Share to: share facebook share twitter share wa share telegram print page

Federated search

Federated search retrieves information from a variety of sources via a search application built on top of one or more search engines.[1] A user makes a single query request which is distributed to the search engines, databases or other query engines participating in the federation. The federated search then aggregates the results that are received from the search engines for presentation to the user. Federated search can be used to integrate disparate information resources within a single large organization ("enterprise") or for the entire web.

Federated search, unlike distributed search, requires centralized coordination of the searchable resources. This involves both coordination of the queries transmitted to the individual search engines and fusion of the search results returned by each of them.

Purpose

Federated search came about to meet the need of searching multiple disparate content sources with one query. This allows a user to search multiple databases at once in real time, arrange the results from the various databases into a useful form and then present the results to the user.

As such, it is an information aggregation or integration approach - it provides single point access to many information resources, and typically returns the data in a standard or partially homogenized form. Other approaches include constructing an Enterprise data warehouse, Data lake, or Data hub. Federated Search queries many times in many ways (each source is queried separately) where other approaches import and transform data many times, typically in overnight batch processes. Federated search provides a real-time view of all sources (to the extent they are all online and available).

In industrial search engines, such as LinkedIn, federated search is used to personalize vertical preference for ambiguous queries.[2] For instance, when a user issues a query like "machine learning" on LinkedIn, he or she could mean to search for people with machine learning skill, jobs requiring machine learning skill or content about the topic. In such cases, federated search could exploit user intent (e.g., hiring, job seeking or content consuming) to personalize the vertical order for each individual user.

Process

As described by Peter Jacso (2004[3]), federated searching consists of (1) transforming a query and broadcasting it to a group of disparate databases or other web resources, with the appropriate syntax, (2) merging the results collected from the databases, (3) presenting them in a succinct and unified format with minimal duplication, and (4) providing a means, performed either automatically or by the portal user, to sort the merged result set.

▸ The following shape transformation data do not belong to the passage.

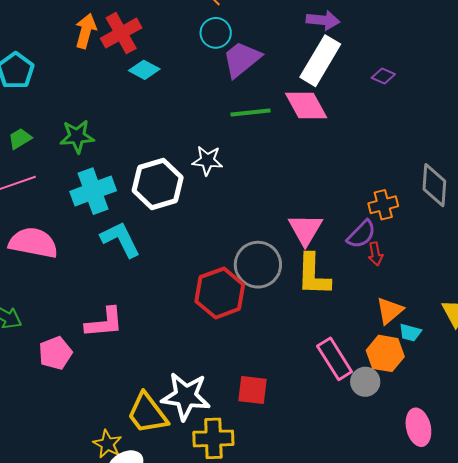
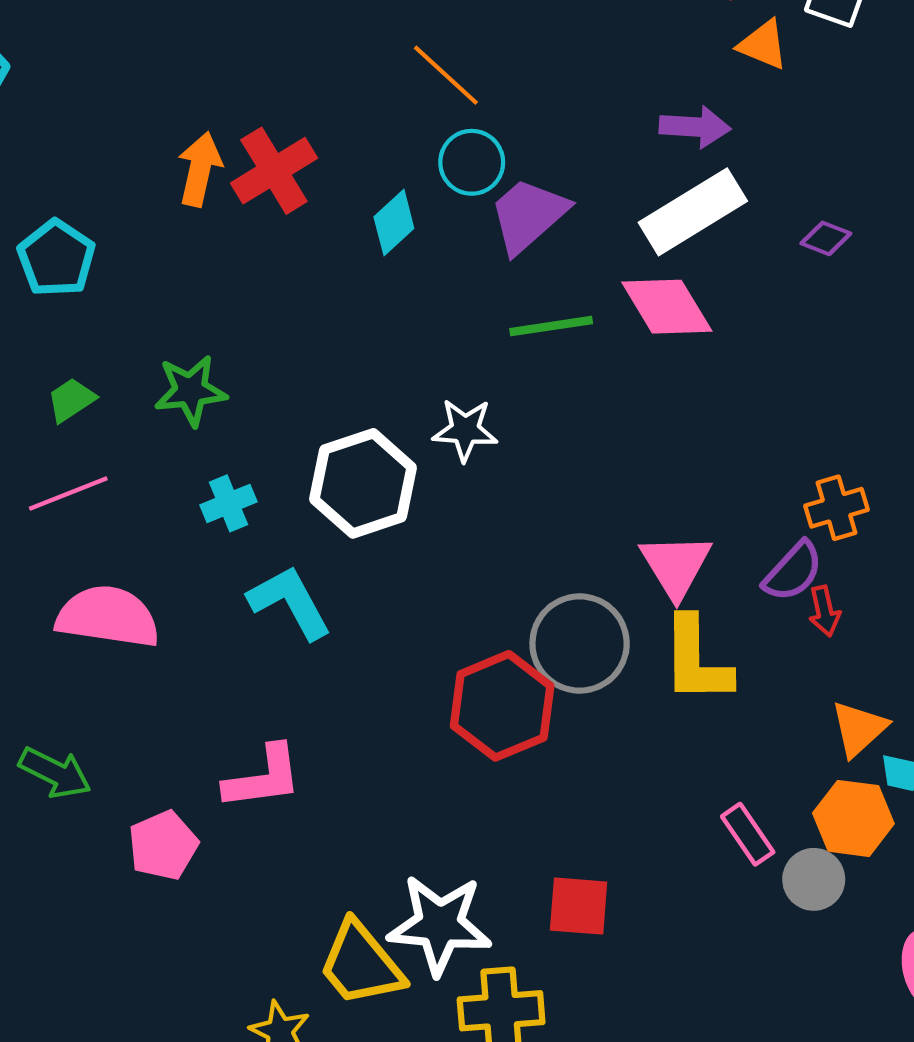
white rectangle: (320, 61) -> (693, 212), turned 30
cyan diamond: (144, 70) -> (394, 223), moved, turned -68
cyan cross: (93, 191) -> (228, 503), size x0.6
pink rectangle: (335, 359) -> (748, 834), size x0.7

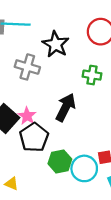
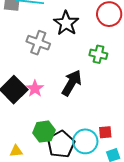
black pentagon: (34, 137) -> (61, 144), moved
green hexagon: (60, 161) -> (44, 132), moved
yellow triangle: (11, 184) -> (16, 151), turned -32

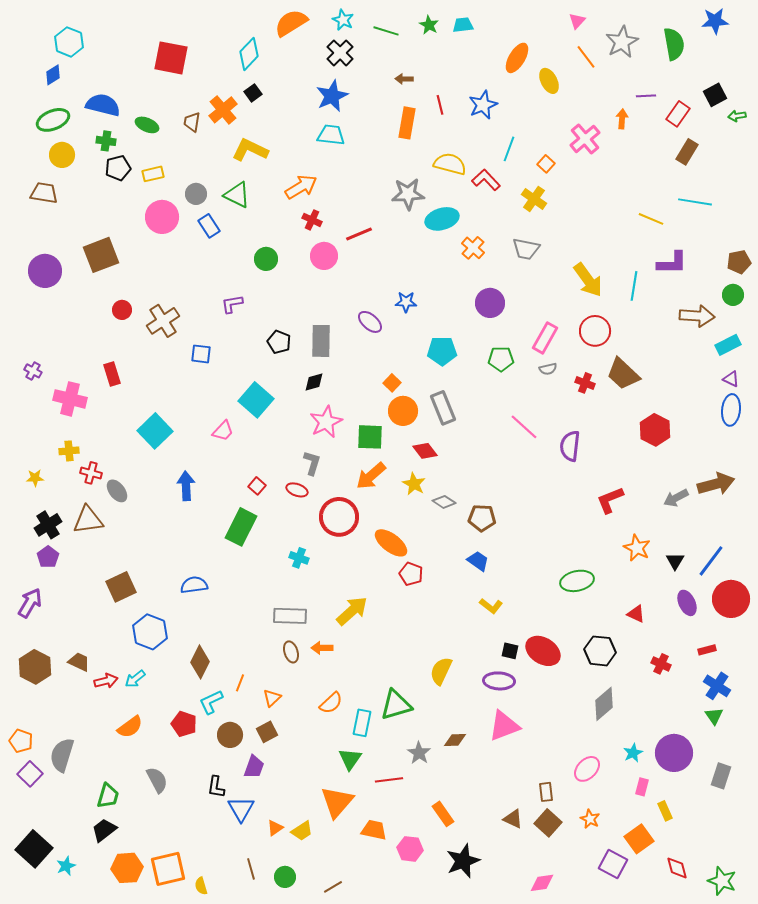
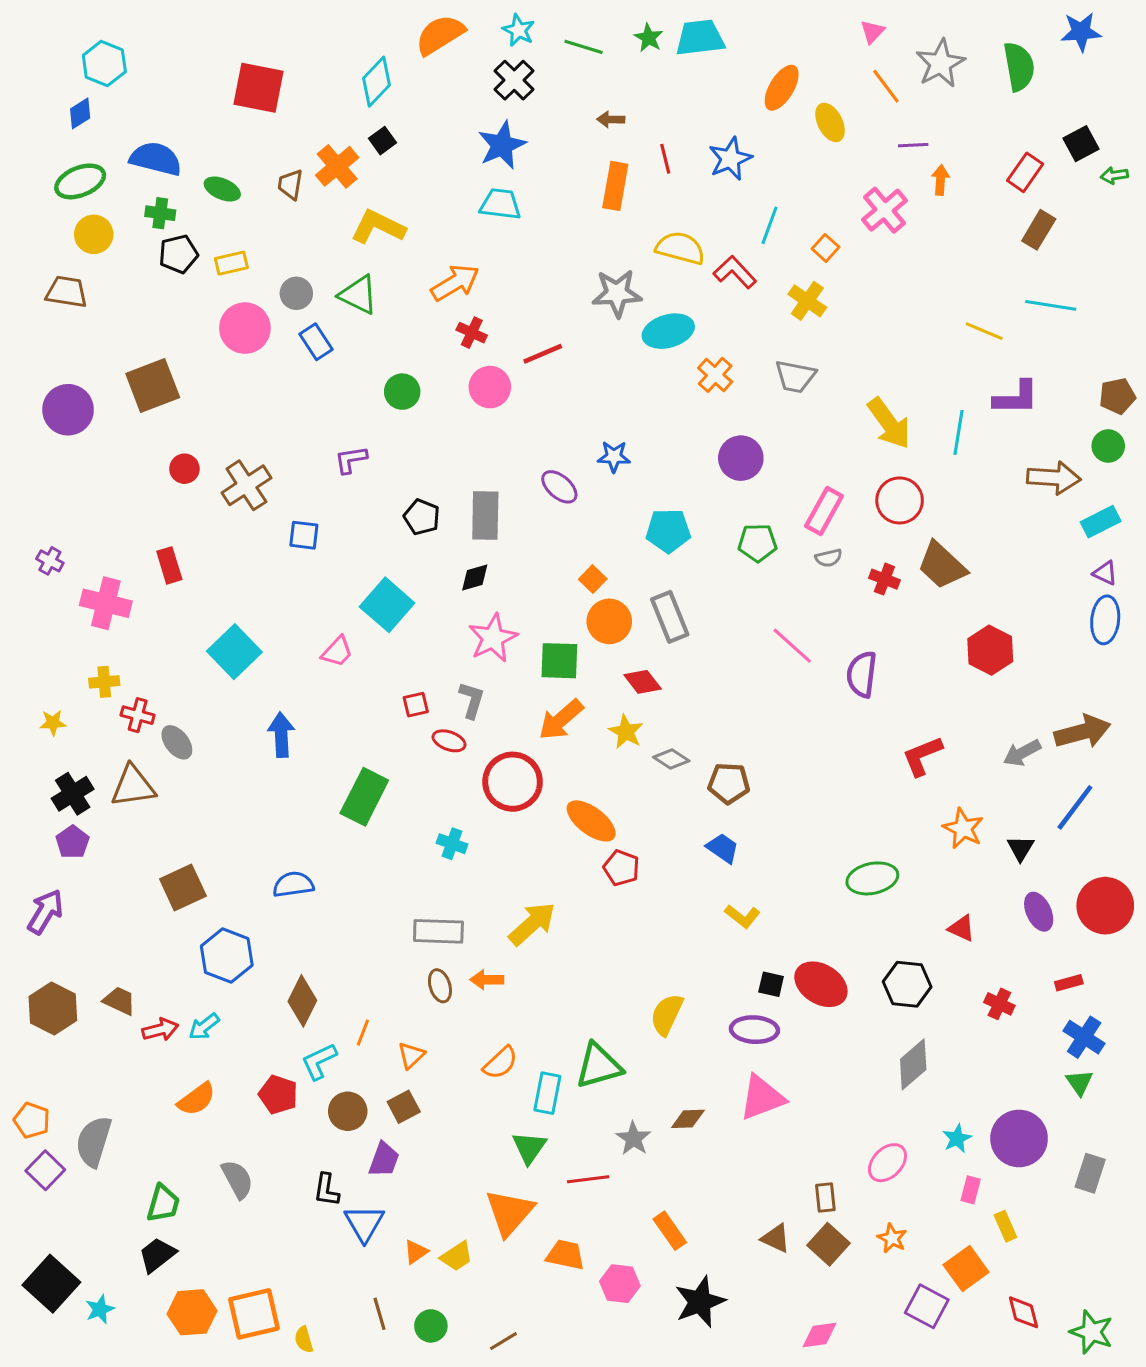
cyan trapezoid: (463, 25) -> (700, 38), size x1.6
purple line: (646, 96) -> (913, 145), moved
red square: (257, 486) -> (416, 705), moved, turned 36
blue line: (711, 561) -> (1075, 807), moved

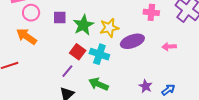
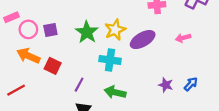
purple square: (60, 18) -> (50, 30), moved
red square: (78, 52) -> (53, 66), moved

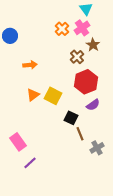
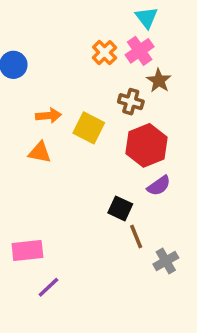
brown cross: (77, 57) -> (131, 102), turned -32
orange triangle: (33, 95) -> (40, 152), moved, turned 48
yellow square: (53, 96) -> (89, 128), moved
pink rectangle: (18, 142) -> (27, 250), turned -60

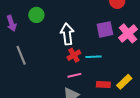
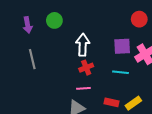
cyan line: (93, 57) -> (120, 72), moved

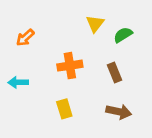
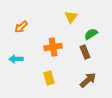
green semicircle: (123, 35) -> (91, 34), moved
brown arrow: (119, 112) -> (88, 80), turned -54

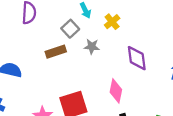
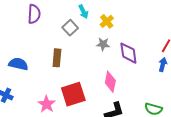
gray star: (92, 46) -> (103, 44), moved
brown rectangle: (56, 52) -> (57, 58), moved, turned -66

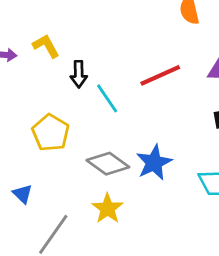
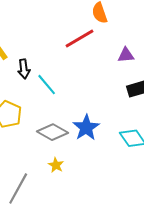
red line: (160, 75) -> (80, 39), moved
yellow star: (107, 208) -> (56, 165), size x0.7

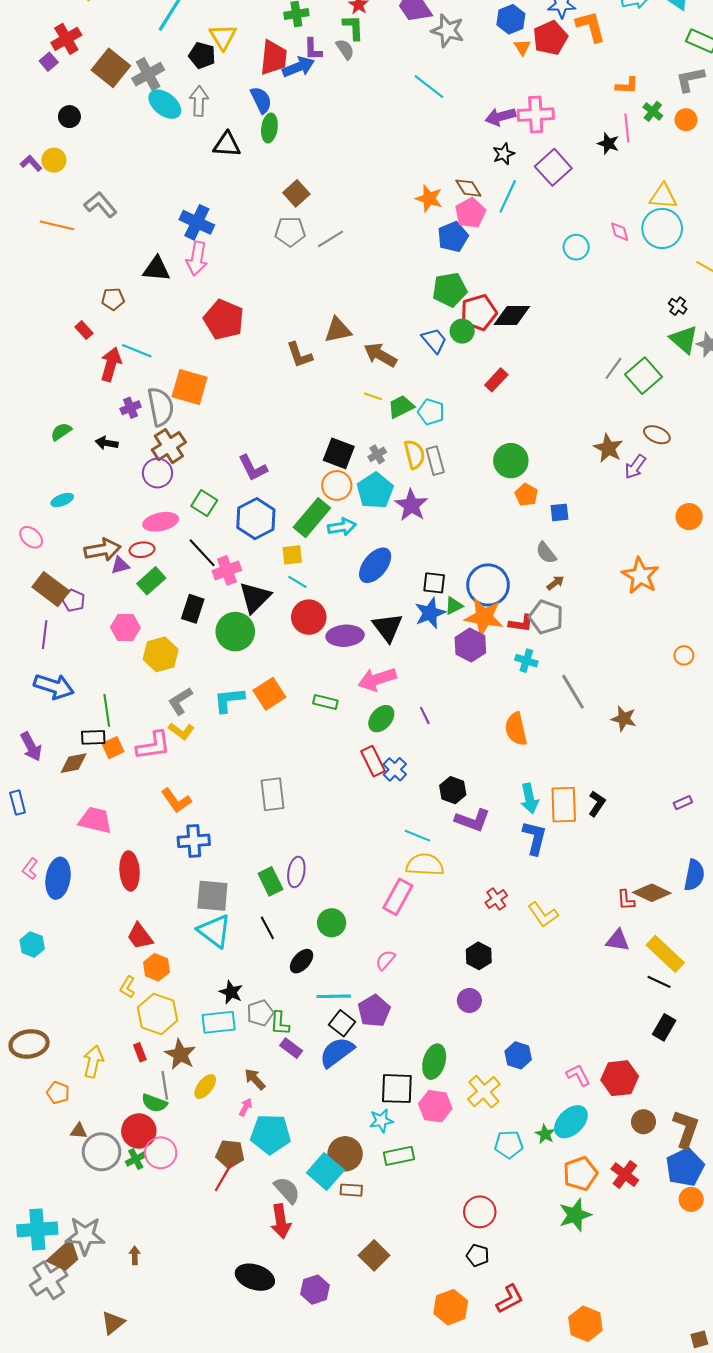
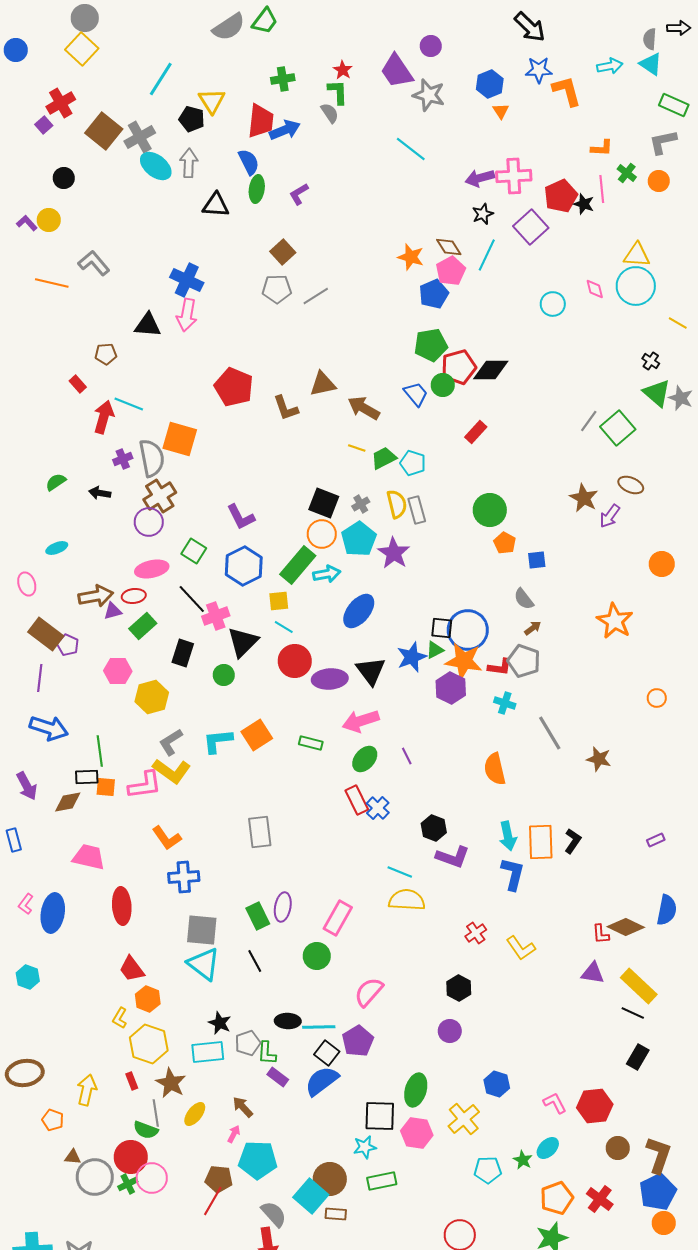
red pentagon: (550, 38) -> (561, 196), moved
purple L-shape: (313, 49) -> (299, 194), moved, turned 60
red pentagon: (224, 320) -> (234, 387), moved
pink ellipse: (31, 537) -> (27, 584), turned 30
black square: (434, 583) -> (442, 628), moved
green circle: (235, 632) -> (224, 675), size x0.6
yellow L-shape: (181, 731) -> (172, 771), size x1.5
orange square: (113, 748) -> (106, 787), turned 30
pink rectangle: (398, 897) -> (338, 918), moved
pink semicircle: (385, 960) -> (369, 992), size x1.5
black ellipse: (302, 961) -> (288, 1021), moved, turned 50
cyan ellipse: (571, 1122) -> (548, 1148), size x0.7

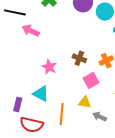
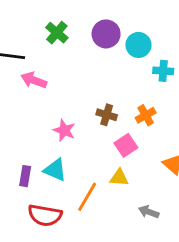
purple rectangle: (18, 105) -> (25, 176), moved
orange line: (62, 114) -> (87, 197), turned 30
gray arrow: (100, 117) -> (149, 212), moved

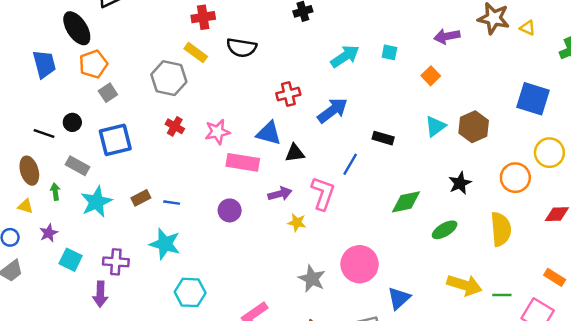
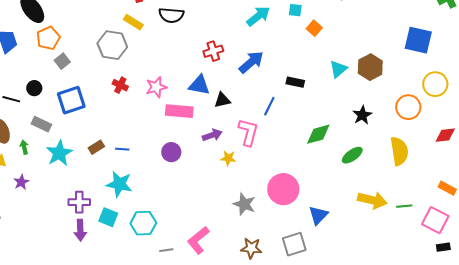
orange square: (431, 76) -> (314, 28), moved
cyan square: (71, 260) -> (108, 217), moved
purple arrow: (100, 294) -> (80, 230), moved

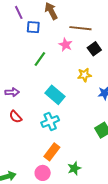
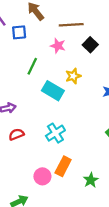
yellow star: (84, 75) -> (73, 76), moved
cyan rectangle: (55, 95) -> (53, 91), moved
red semicircle: (15, 117) -> (16, 134), turned 120
pink circle: (43, 173) -> (42, 176), moved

Federated search portals, either commercial or open access, generally search public access bibliographic databases, public access Web-based library catalogues (OPACs), Web-based search engines like Google and/or open-access, government-operated or corporate data collections. These individual information sources send back to the portal's interface a list of results from the search query. The user can review this hit list. Some portals will merely screen scrape the actual database results and not directly allow a user to enter the information source's application. More sophisticated ones will de-dupe the results list by merging and removing duplicates. There are additional features available in many portals, but the basic idea is the same: to improve the accuracy and relevance of individual searches as well as reduce the amount of time required to search for resources.

This process allows federated search some key advantages when compared with existing crawler-based search engines. Federated search need not place any requirements or burdens on owners of the individual information sources, other than handling increased traffic. Federated searches are inherently as current as the individual information sources, as they are searched in real time.

Implementation

federated search engine
Federating across three search engines

One application of federated searching is the metasearch engine. However, the metasearch approach does not overcome the shortcomings of the component search engines, such as incomplete indexes. Documents that are not indexed by search engines create what is known as the deep Web, or invisible Web. Google Scholar is one example of many projects trying to address this, by indexing electronic documents that search engines ignore. And the metasearch approach, like the underlying search engine technology, only works with information sources stored in electronic form.

One of the main challenges of metasearch, is ensuring that the search query is compatible with the component search engines that are being federated and combined. When the search vocabulary or data model of the search system is different from the data model of one or more of the foreign target systems, the query must be translated into each of the foreign target systems. This can be done using simple data-element translation or may require semantic translation. For example, if one search engine allows for quoting of exact strings or n-grams and another does not, the query must be translated to be compatible with each search engine. To translate a quoted exact string query, it can be broken down into a set of overlapping N-grams that are most likely to give the desired search results in each search engine.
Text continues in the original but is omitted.